短大の2年間は、本質を突き詰めるデザインと、本物を追求するものづくりの世界に触れ、強い憧れを抱きました。反して制作は、課題にこそ向き合ってはいましたが、評価の仕方や完成が分からず、気づけば卒業制作。できたものは商品には程遠い、未熟な作品でした。漠然とした焦りの中で、ふと見た学生有志卒業制作展「TETSUSON 2015」の公募ポスターが目に止まりました。会場は東京、出展料15,000円、最終日講評あり、優秀作品は表彰。「自分は今どこに立っているのかを確認したい、もっとデザインを理解したい、いっそ酷評されたい」という想いから、挑戦を決意しました。
挫折覚悟での挑戦でした。未熟な作品でも、悩みの中で生まれた造形やプロセスに多少の自負はあったので、自分としては思い切った決断でした。フライト前日まで作品をブラッシュアップし、スーツケースにテープでぐるぐる巻きにして渡航。会場に入ったときの空気と匂いは、今も色濃く覚えています。会期中は、来場者や出展者と話してフィードバックを貰ったり、朝から夜中まで美術館や販売店を観て廻る過密スケジュールで、今振り返るとアドレナリン全開だったのかなと思います。

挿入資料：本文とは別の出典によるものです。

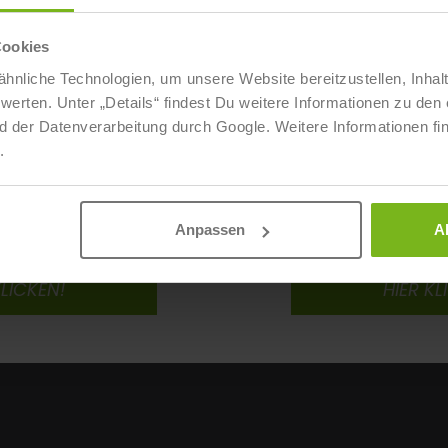
Cookies
hnliche Technologien, um unsere Website bereitzustellen, Inhal
ten. Unter „Details“ findest Du weitere Informationen zu den 
d der Datenverarbeitung durch Google. Weitere Informationen fi
.
ÜBER UNSERE STUDIENGÄNGE UND WE
iengängen der
Zu den Weiter
Anpassen
A
chschule
IST-Studie
KLICKEN!
HIER KL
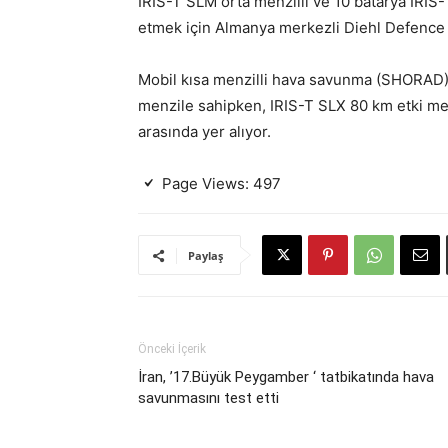
IRIS-T SLM orta menzilli ve 10 batarya IRIS
etmek için Almanya merkezli Diehl Defence 
Mobil kısa menzilli hava savunma (SHORAD) s
menzile sahipken, IRIS-T SLX 80 km etki men
arasında yer alıyor.
Page Views:
497
Paylaş
Önceki İçerik
İran, ’17.Büyük Peygamber ‘ tatbikatında hava
savunmasını test etti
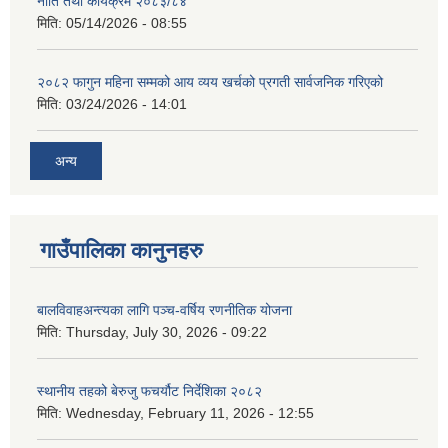
नीति तथा कार्यक्रम २०८३/८४
मिति:
05/14/2026 - 08:55
२०८२ फागुन महिना सम्मको आय व्यय खर्चको प्रगती सार्वजनिक गरिएको
मिति:
03/24/2026 - 14:01
अन्य
गाउँपालिका कानुनहरु
बालविवाहअन्त्यका लागि पञ्च-वर्षिय रणनीतिक योजना
मिति:
Thursday, July 30, 2026 - 09:22
स्थानीय तहको बेरुजु फचर्यौट निर्देशिका २०८२
मिति:
Wednesday, February 11, 2026 - 12:55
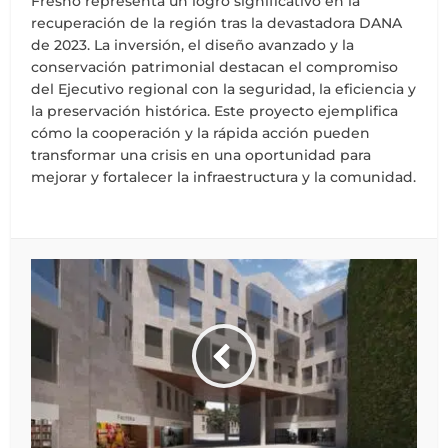
Fresno representa un logro significativo en la
recuperación de la región tras la devastadora DANA
de 2023. La inversión, el diseño avanzado y la
conservación patrimonial destacan el compromiso
del Ejecutivo regional con la seguridad, la eficiencia y
la preservación histórica. Este proyecto ejemplifica
cómo la cooperación y la rápida acción pueden
transformar una crisis en una oportunidad para
mejorar y fortalecer la infraestructura y la comunidad.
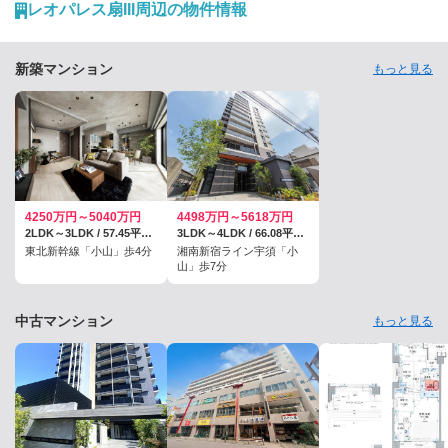
どっちもいい！という高瀬さんに、地元への愛をおすすめスポットを紹
レオパレス扇III周辺の物件情報
介いただきながら、たっぷり語っていただきました。
新築マンション
もっと見る
4250万円～5040万円
4498万円～5618万円
2LDK～3LDK / 57.45平米～67.07平米
3LDK～4LDK / 66.08平米～80.76平米
東北新幹線「小山」歩4分
湘南新宿ライン宇須「小
山」歩7分
中古マンション
もっと見る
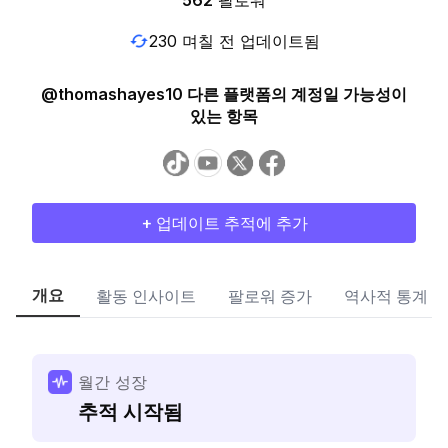
562
팔로워
230 며칠 전 업데이트됨
@thomashayes10 다른 플랫폼의 계정일 가능성이
있는 항목
+ 업데이트 추적에 추가
개요
활동 인사이트
팔로워 증가
역사적 통계
월간 성장
추적 시작됨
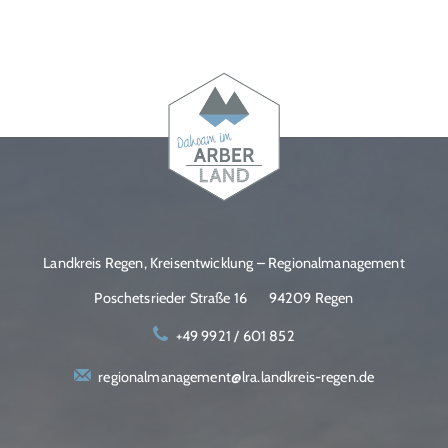
Landkreis Regen, Kreisentwicklung – Regionalmanagement
Poschetsrieder Straße 16
94209 Regen
+49 9921 / 601 852
regionalmanagement@lra.landkreis-regen.de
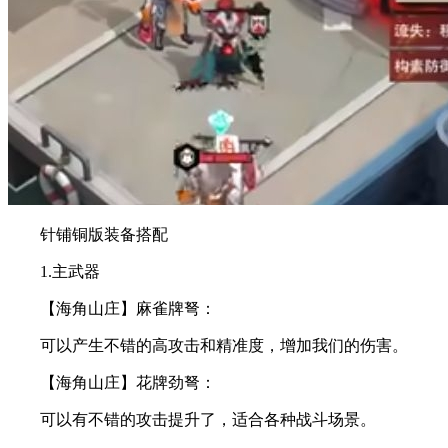
针铺铜版装备搭配
1.主武器
【海角山庄】麻雀牌弩：
可以产生不错的高攻击和精准度，增加我们的伤害。
【海角山庄】花牌劲弩：
可以有不错的攻击提升了，适合各种战斗场景。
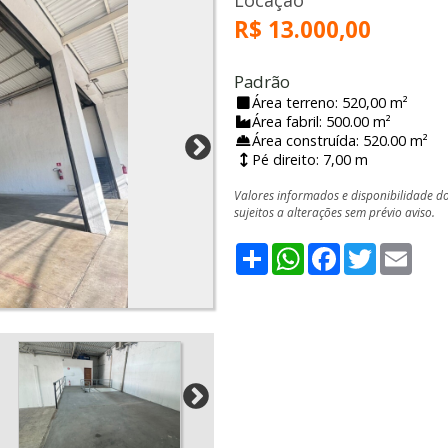
Locação
R$ 13.000,00
Padrão
Área terreno: 520,00 m²
Área fabril: 500.00 m²
Área construída: 520.00 m²
Pé direito: 7,00 m
Valores informados e disponibilidade d
sujeitos a alterações sem prévio aviso.
Share
WhatsApp
Facebook
Twitter
Emai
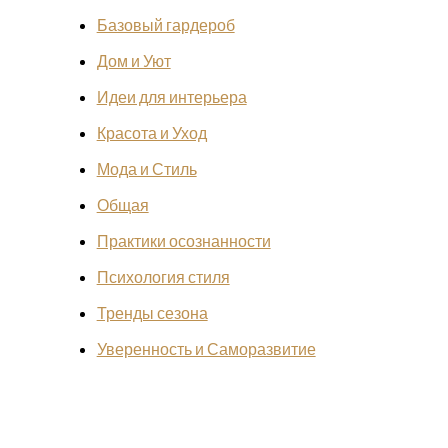
Базовый гардероб
Дом и Уют
Идеи для интерьера
Красота и Уход
Мода и Стиль
Общая
Практики осознанности
Психология стиля
Тренды сезона
Уверенность и Саморазвитие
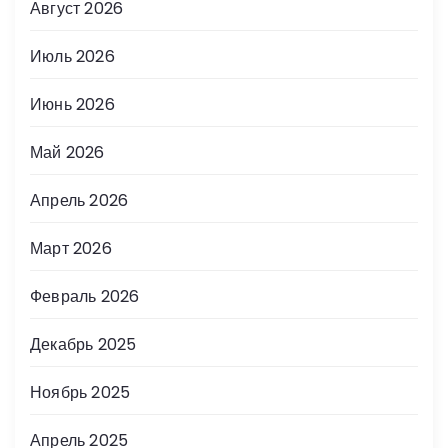
Август 2026
Июль 2026
Июнь 2026
Май 2026
Апрель 2026
Март 2026
Февраль 2026
Декабрь 2025
Ноябрь 2025
Апрель 2025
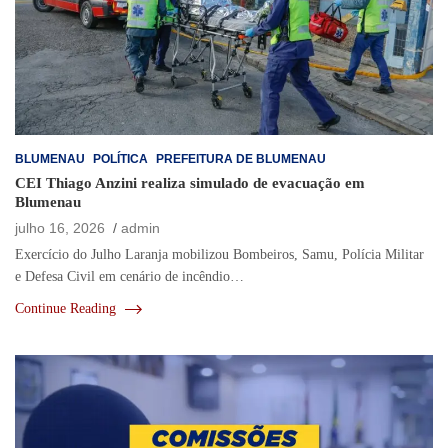
BLUMENAU
POLÍTICA
PREFEITURA DE BLUMENAU
CEI Thiago Anzini realiza simulado de evacuação em
Blumenau
julho 16, 2026
admin
Exercício do Julho Laranja mobilizou Bombeiros, Samu, Polícia Militar
e Defesa Civil em cenário de incêndio…
Continue Reading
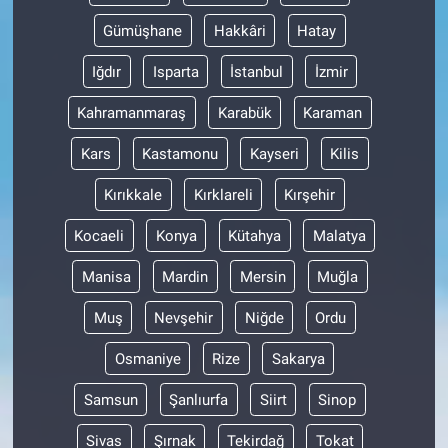
Gümüşhane
Hakkâri
Hatay
Iğdır
Isparta
İstanbul
İzmir
Kahramanmaraş
Karabük
Karaman
Kars
Kastamonu
Kayseri
Kilis
Kırıkkale
Kırklareli
Kırşehir
Kocaeli
Konya
Kütahya
Malatya
Manisa
Mardin
Mersin
Muğla
Muş
Nevşehir
Niğde
Ordu
Osmaniye
Rize
Sakarya
Samsun
Şanlıurfa
Siirt
Sinop
Sivas
Şırnak
Tekirdağ
Tokat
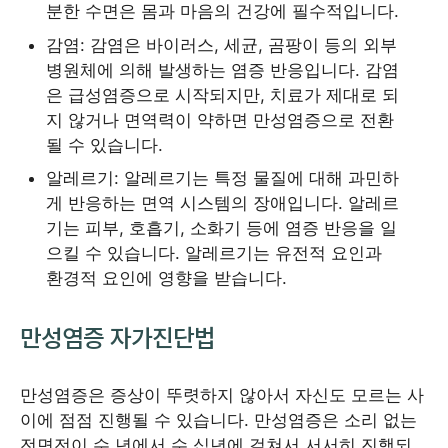
분한 수면은 몸과 마음의 건강에 필수적입니다.
감염: 감염은 바이러스, 세균, 곰팡이 등의 외부
병원체에 의해 발생하는 염증 반응입니다. 감염
은 급성염증으로 시작되지만, 치료가 제대로 되
지 않거나 면역력이 약하면 만성염증으로 전환
될 수 있습니다.
알레르기: 알레르기는 특정 물질에 대해 과민하
게 반응하는 면역 시스템의 장애입니다. 알레르
기는 피부, 호흡기, 소화기 등에 염증 반응을 일
으킬 수 있습니다. 알레르기는 유전적 요인과
환경적 요인에 영향을 받습니다.
만성염증 자가진단법
만성염증은 증상이 뚜렷하지 않아서 자신도 모르는 사
이에 점점 진행될 수 있습니다. 만성염증은 소리 없는
전면전이 수 년에서 수 십년에 걸쳐서 서서히 진행되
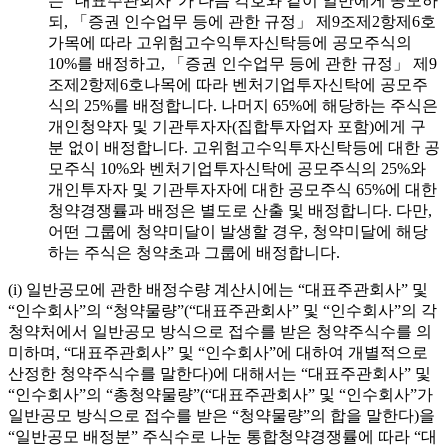
는
“
대표주관회사
“
가 다음 각호와 같이 일반에게 공모하
되
,
「증권 인수업무 등에 관한 규정」 제
9
조제
2
항제
6
호
가목에 따라 고위험고수익투자신탁등에 공모주식의
10%
를 배정하고
,
「증권 인수업무 등에 관한 규정」 제
9
조제
2
항제
6
호나목에 따라 벤처기업투자신탁에 공모주
식의
25%
를 배정합니다
.
나머지
65%
에 해당하는 주식은
개인청약자 및 기관투자자
(
집합투자업자 포함
)
에게 구
분 없이 배정합니다
.
고위험고수익투자신탁등에 대한 공
모주식
10%
와 벤처기업투자신탁에 공모주식의
25%
와
개인투자자 및 기관투자자에 대한 공모주식
65%
에 대한
청약경쟁률과 배정은 별도로 산출 및 배정합니다
.
다만
,
어떤 그룹에 청약미달이 발생할 경우
,
청약미달에 해당
하는 주식은 청약초과 그룹에 배정합니다
.
(i)
일반공모에 관한 배정수량 계산시에는
“
대표주관회사
”
및
“
인수회사
”
의
“
청약물량
”(“
대표주관회사
”
및
“
인수회사
”
의 각
청약처에서 일반공모 방식으로 접수를 받은 청약주식수를 의
미하며
, “
대표주관회사
”
및
“
인수회사
”
에 대하여 개별적으로
산정한 청약주식수를 말한다
)
에 대해서는
“
대표주관회사
”
및
“
인수회사
”
의
“
총청약물량
”(“
대표주관회사
”
및
“
인수회사
”
가
일반공모 방식으로 접수를 받은
“
청약물량
”
의 합을 말한다
)
을
“
일반공모 배정분
”
주식수로 나눈 통합청약경쟁률에 따라
“
대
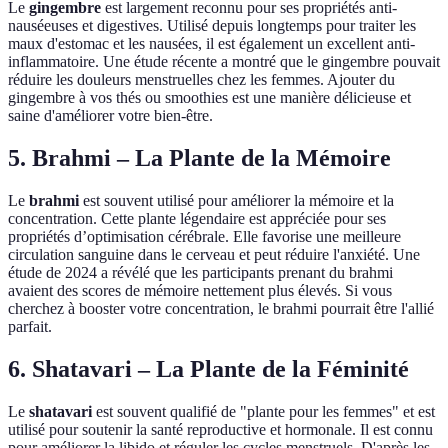
Le
gingembre
est largement reconnu pour ses propriétés anti-
nauséeuses et digestives. Utilisé depuis longtemps pour traiter les
maux d'estomac et les nausées, il est également un excellent anti-
inflammatoire. Une étude récente a montré que le gingembre pouvait
réduire les douleurs menstruelles chez les femmes. Ajouter du
gingembre à vos thés ou smoothies est une manière délicieuse et
saine d'améliorer votre bien-être.
5.
Brahmi
– La Plante de la Mémoire
Le
brahmi
est souvent utilisé pour améliorer la mémoire et la
concentration. Cette plante légendaire est appréciée pour ses
propriétés d’optimisation cérébrale. Elle favorise une meilleure
circulation sanguine dans le cerveau et peut réduire l'anxiété. Une
étude de 2024 a révélé que les participants prenant du brahmi
avaient des scores de mémoire nettement plus élevés. Si vous
cherchez à booster votre concentration, le brahmi pourrait être l'allié
parfait.
6.
Shatavari
– La Plante de la Féminité
Le
shatavari
est souvent qualifié de "plante pour les femmes" et est
utilisé pour soutenir la santé reproductive et hormonale. Il est connu
pour améliorer la libido et réguler les cycles menstruels. D'après les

待ちに待った最終日の講評。審査員の方は3名で、巡回する一人一人にプレゼンをするのですが、頭の中は真っ白だったのであまり記憶がありません。結果は2/3に酷評をいただき、残り1名もリアクションは薄く、全体講評・表彰式へ。このまま大分に帰るシーンを想像しながら、呆気にとられていた時、数奇にも審査員の一人に名を呼ばれ、賞をいただきました。当人すら予期していなかったので、その場の誰もが驚いたと思います。審査員の方は、作品が未熟であることは承知の上で、構造と強度の関係が面白いと好評価、完成を条件に賞をいただきました。賞はもちろん嬉しかったのですが、それよりもこの展示会で今の自分のためになっているのは、自己の探究に能動的に動けたこと、そして様々な実感を持てたことです。
この展示会を経験するまでは、与えられたもの(課題・技術・方法・人脈 etc…)だけで出来ていた世界が、少しだけ能動的になることで、無知を自覚したり、芋蔓式に他の可能性を考えられたり、選択肢を多く持てるようになりました。
また、志を持つ人とのリアルな繋がりや、紙や画面を超えた質量や温度のある体験が、よりデザインを生業にしたい想いを強くし、自分がなにかを選択、判断する時に大切にしたい価値観を定めることができました。
今私は、大分県の研究機関で、中小企業の製品開発をサポートする仕事をしてます。県内外、多くの方々とプロジェクトを進める時に、この大学での経験が活きていると実感するので、あの時思い切ってよかったです。
当時を知る教授や同級生、先輩、後輩、また展示会で会い、今も連絡をとっている同志の皆様、支えてくれた家族にこの場を借りて感謝申し上げます。